I am a sucker for a good romantic comedy. However, despite a promising cast, Cavemen should go back into the cave. Yes, I did it. I said it.

Directed By: Hershel Faber
Starring: Camilla Bella, Skylar Astin, Chad Michael Murray, Alexis Knapp, Kenny Wormald, Jason Patric, Dayo Okeniyi


This movie was written and directed by first time writer/director Hershel Faber and it felt just like that. It felt amateurish, sloppy, poorly written, and basically just a complete mess. Faber jam-packed as many movie clichés as he could into a movie and while sometimes it works, in this case it didn’t work:

  • Guy best friends who live together in one big frat house, have unbelievable parties, hook up with super-hot girls, and who act like douchebags but that somehow makes them even more wanted?
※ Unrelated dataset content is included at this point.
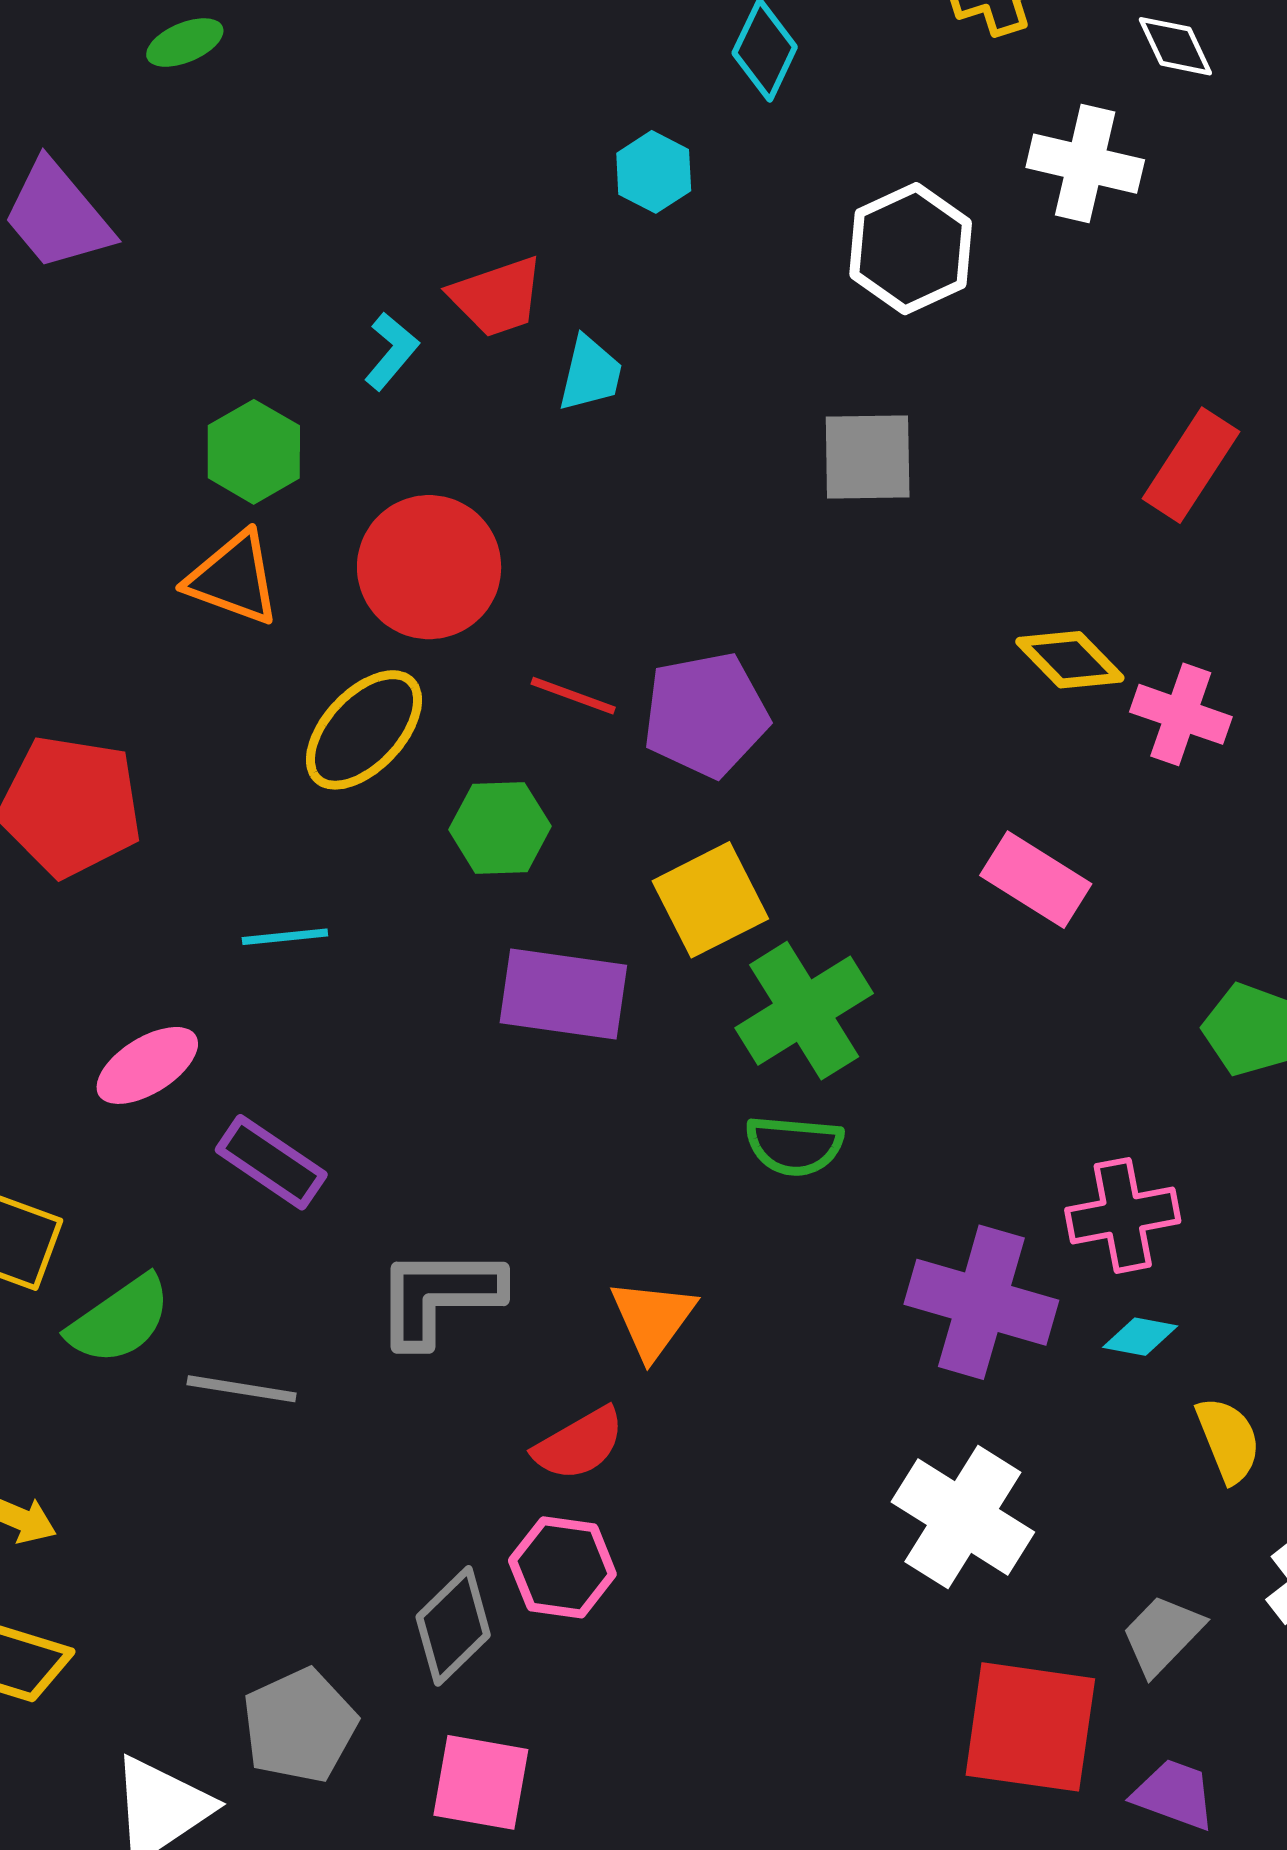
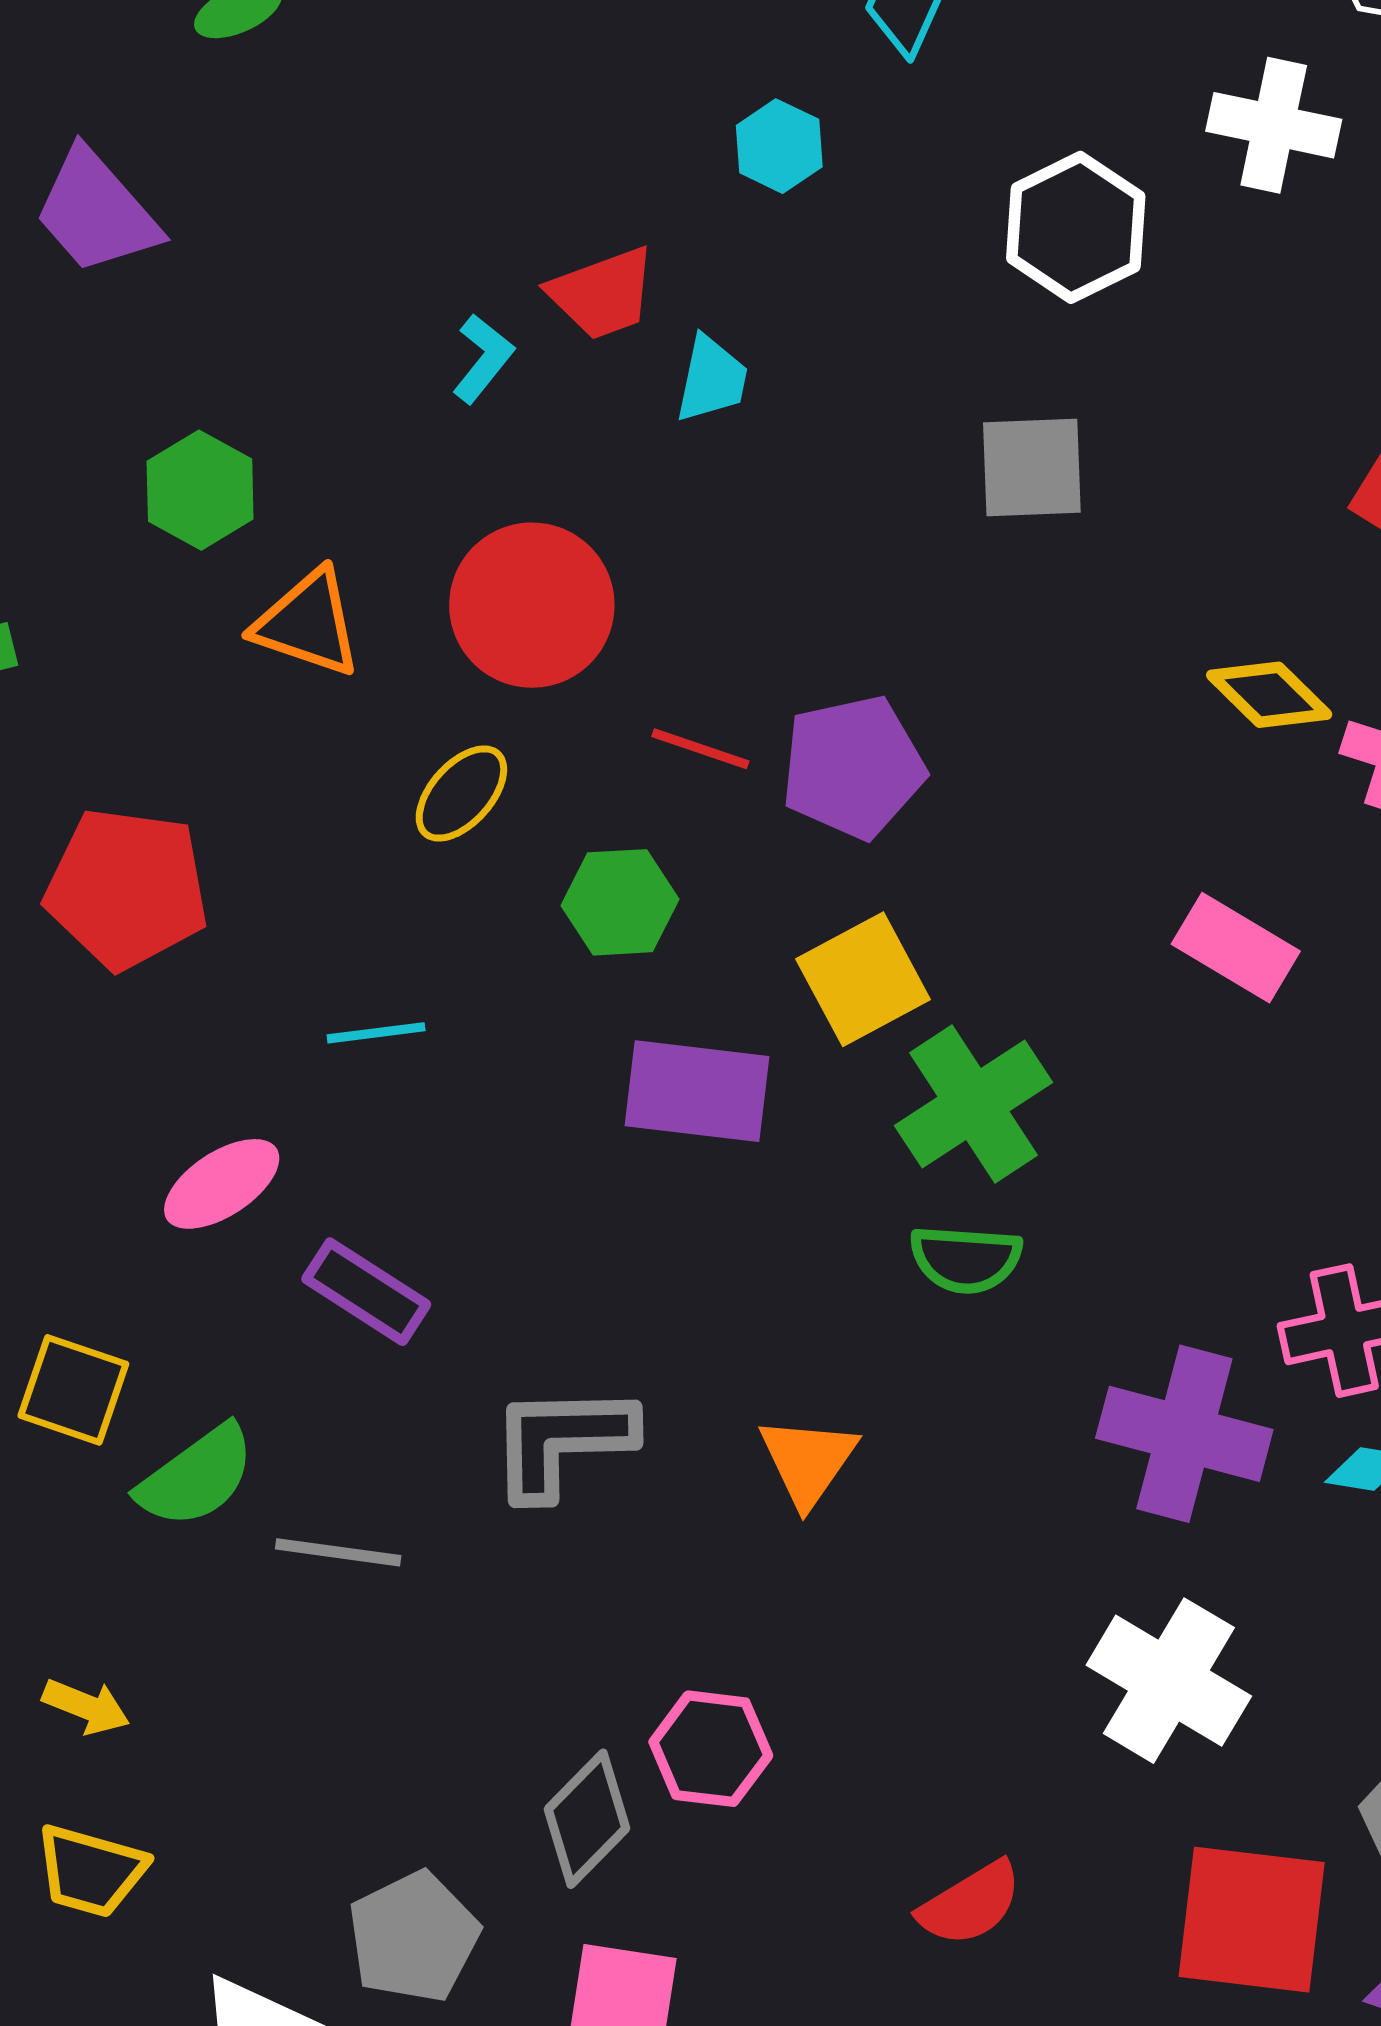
green hexagon: (254, 452) -> (200, 490), moved
yellow ellipse: (364, 730) -> (461, 794), size x0.7
red semicircle: (579, 1444) -> (970, 1904), moved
Check.
  • The dream girl who’s incredibly beautiful and just the right amount of sarcastic and sporty and girl. The girl who’s so perfect you have the feeling she’s what the director or writer thinks his perfect girl would act like, but doesn’t exactly exist because real women have flaws? Check….and eye roll.
  • Struggling writer who hasn’t really lived life because he’s never been in love? Check.
  • Several plot points or scenarios that come full circle at the end of the movie? (Would you like some cheese with your…) Check.
  • Guy and girl best friends who keep insisting they’re only friends? And then that girl in turn dates the best friend of her best friend who also happens to be a big player? Check.
  • The last minute high stakes run to get what you want? Check.
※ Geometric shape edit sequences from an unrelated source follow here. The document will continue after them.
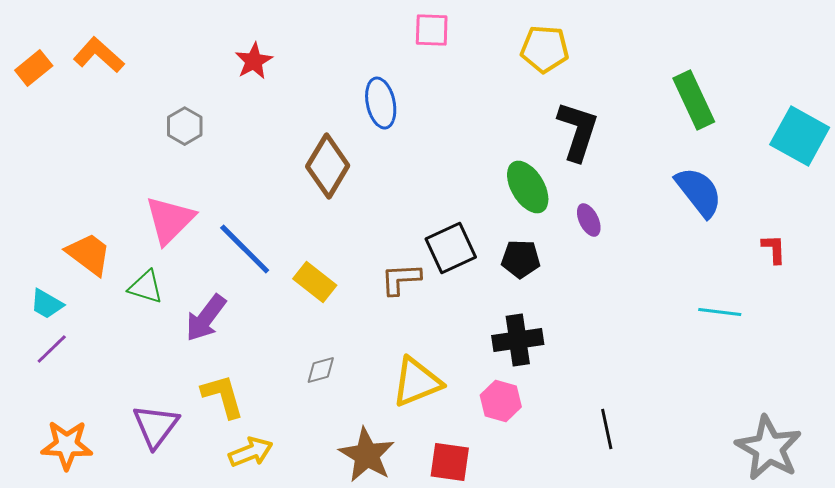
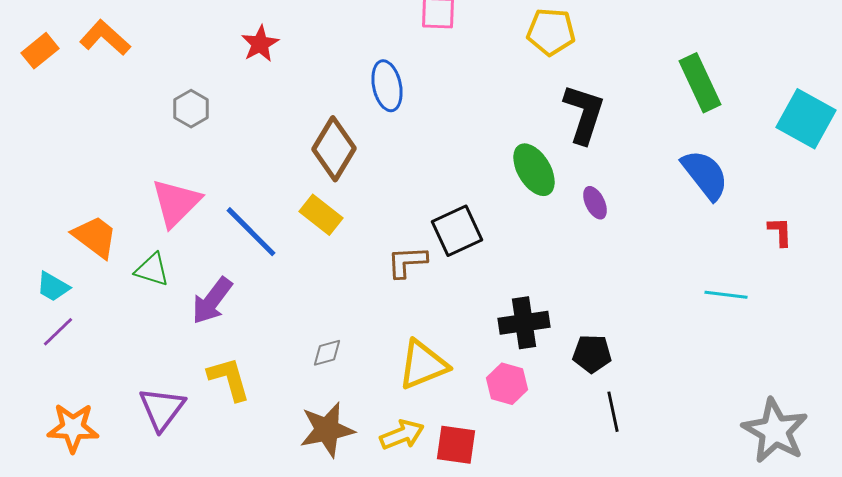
black pentagon: (521, 259) -> (592, 354), moved
yellow rectangle: (315, 282) -> (321, 215), moved
yellow arrow: (251, 452) -> (402, 435), moved
brown star: (367, 455) -> (327, 430), moved, turned 30

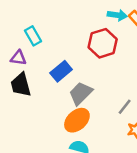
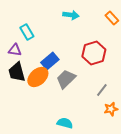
cyan arrow: (117, 15) -> (71, 15), moved
red hexagon: (103, 43) -> (94, 53), moved
orange ellipse: (77, 120) -> (38, 77), moved

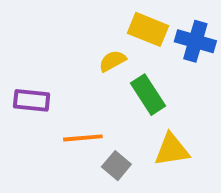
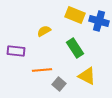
yellow semicircle: (112, 61) -> (44, 31), moved
yellow triangle: (172, 150) -> (87, 76), turned 36

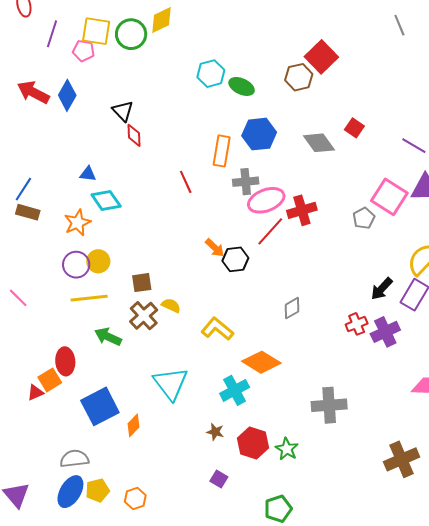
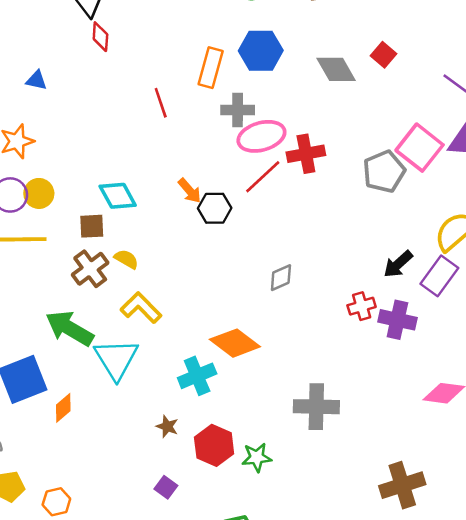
cyan diamond: (106, 201) -> (118, 196), moved
gray pentagon: (364, 218) -> (384, 172), size x1.5
yellow L-shape: (217, 329) -> (141, 308), moved
purple cross: (385, 332) -> (397, 320), turned 32
green arrow: (108, 337) -> (70, 328), moved, size x1.4
green star: (287, 449) -> (257, 457), turned 30

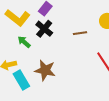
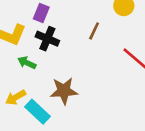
brown line: (80, 33) -> (94, 31), turned -40

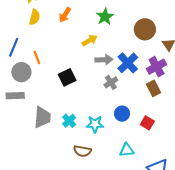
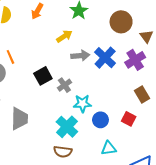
gray cross: (111, 82) -> (64, 85), moved
brown rectangle: (153, 88) -> (142, 94), moved
blue circle: (122, 114) -> (100, 120), moved
cyan cross: (69, 121) -> (67, 127), moved, size x1.5
cyan star: (95, 124) -> (82, 104), moved

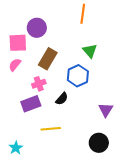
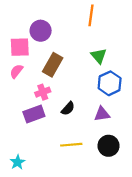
blue hexagon: (78, 76) -> (110, 83), moved
purple triangle: (106, 110) -> (102, 114), moved, turned 49
yellow line: (51, 129) -> (71, 145), moved
black circle: (99, 143) -> (109, 146), moved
I like a good rom-com as much as the next person, but everything in this movie was just one big cliché. The cast was excellent, but the characters were extremely unlikeable. There was nothing to root for, no sense of quality and the script felt convoluted. Frankly, it was a disappointment. When copious amounts of alcohol can’t help a movie, you know something is wrong.

Rating: F+
(the plus is for the cast)


Random Thoughts:

– Does Alexis Knapp just follow Skylar Astin around?
– What the hell is Jason Patric doing in this movie?